Sevgili Babamız ve gönül dostarım,
Sevgi, saygı ve hayırlı günler dileklerimle.
TERZİ BABA
“Erzincan”da yetişen, bir büyük evliyâdır.
Ledünnî ilimlerde, o, geniş bir deryâdır.
“Dünyâ”ya, zerre kadar hiç etmezdi muhabbet.
Bilâkis “Âhiret”e ederdi fazla rağbet.
Anne ve babasının isteği üzerine,
Küçükken başlamıştı, “Terzilik” mesleğine.
Her iyne batırışta, zikrederdi Rabbini.
Zîrâ "Allah sevgisi", doldurmuştu kalbini.
İyneyi çekerken de, “Allah” derdi o yine.
Zîrâ O’ndan gayrisi, hiç gelmezdi kalbine.
Halîm ve selîm olup, mütevâzı idi pek.
Hâlini, insanlardan gizler idi mübârek.
Fakîrleri çok sever, bunu belli ederdi.
(Onlarla oturmaktan hoşlanıyorum) derdi.
Bir fakîr seyyâh geldi Erzincan'a bir zaman.

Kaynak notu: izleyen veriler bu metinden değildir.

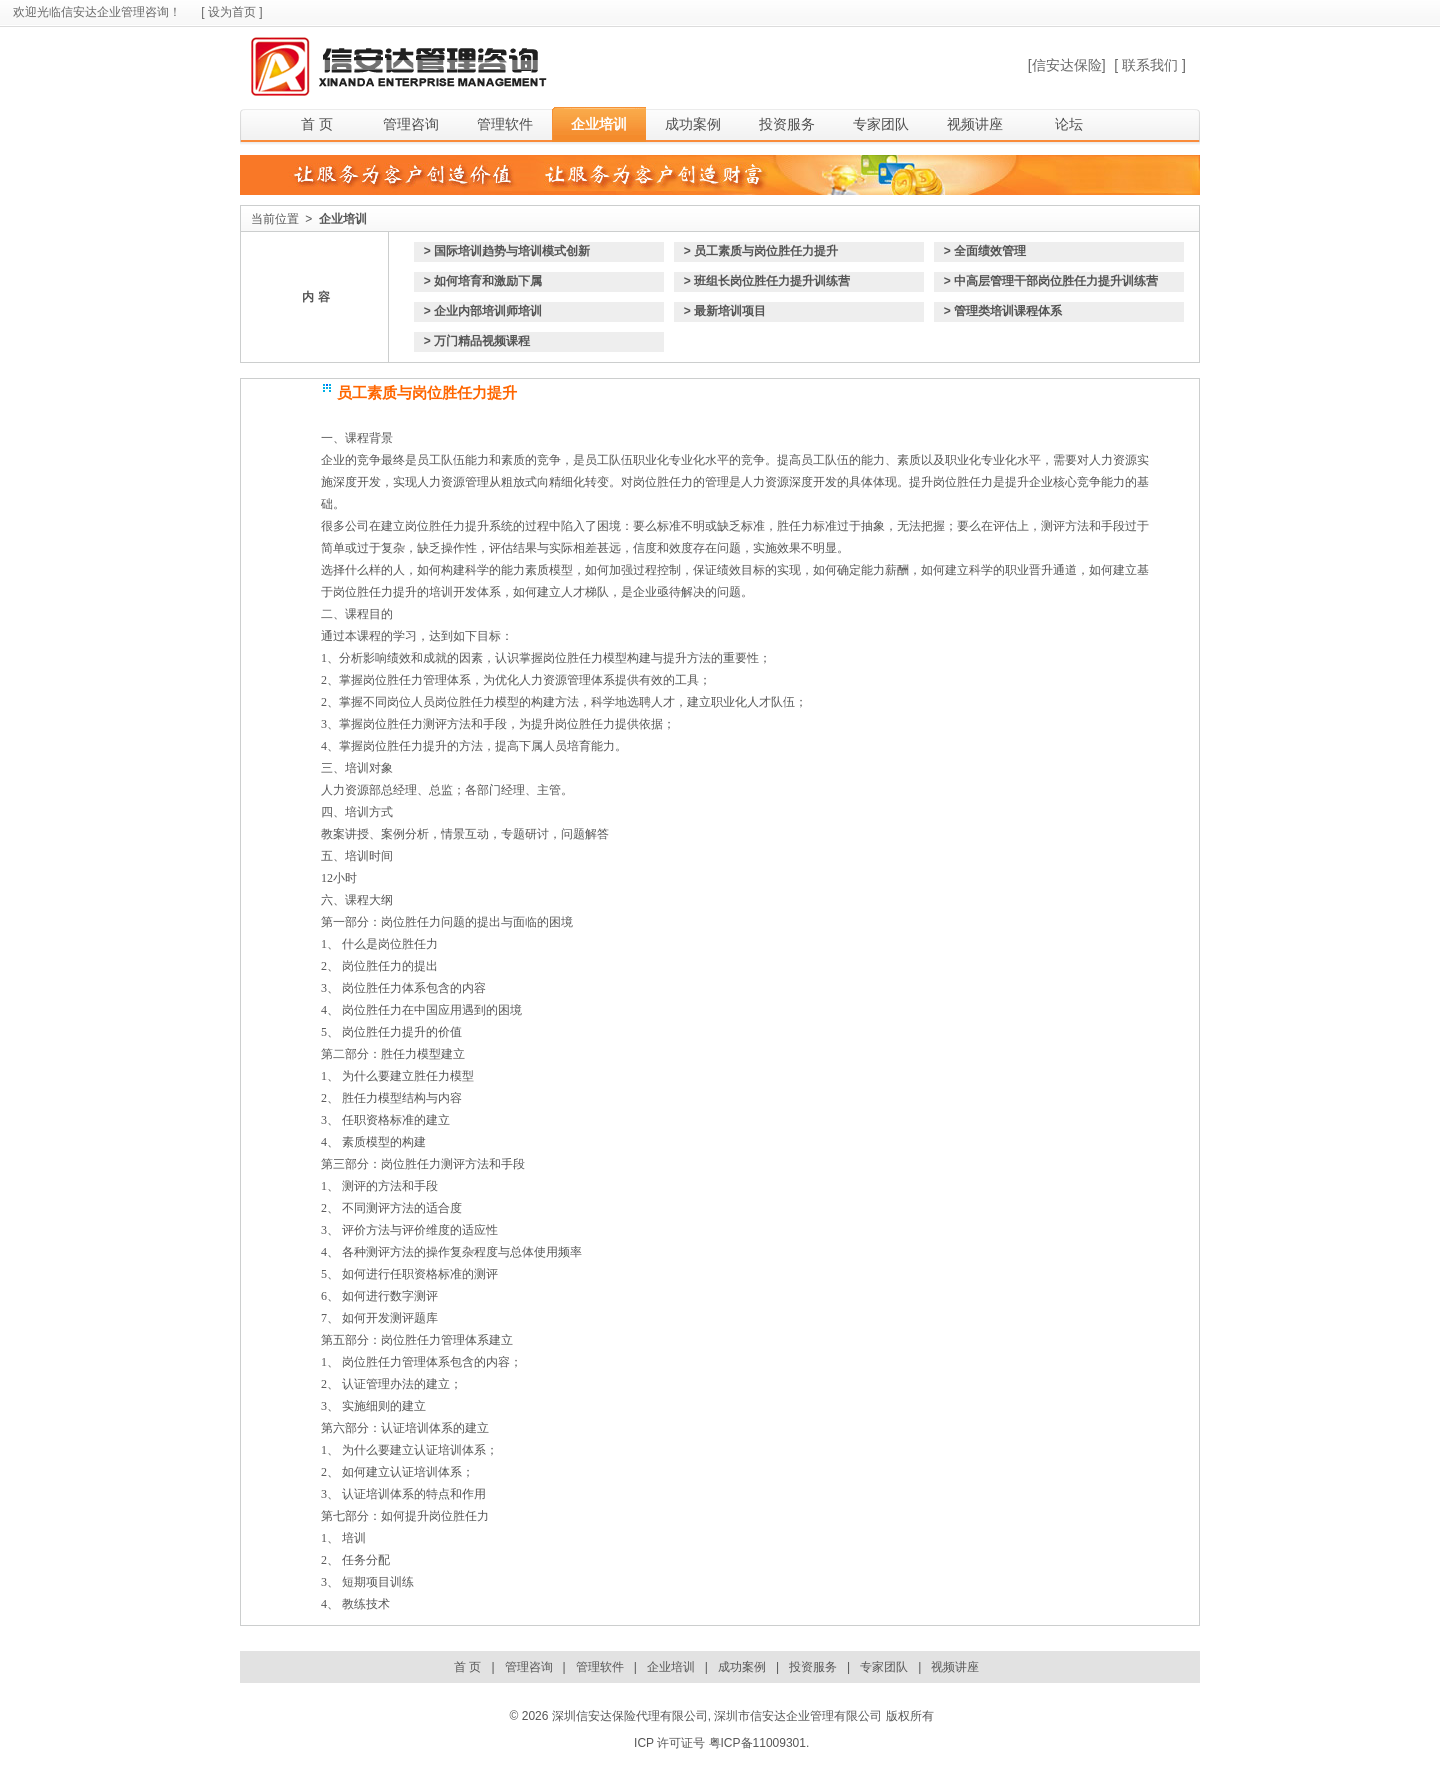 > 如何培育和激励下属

Üstündeki paltosu, görünmezdi yamadan.
Eski ve yırtık olup, sökülmüştü her yeri.
Onu diktirmek için, gezdi çok terzileri.
Ve lâkin hiç birisi, dikmedi paltosunu.
Hattâ eline bile almadı kimse onu.
O zavallı fakîre, hiç kıymet vermiyerek,
Savdılar başlarından, hem de alay ederek.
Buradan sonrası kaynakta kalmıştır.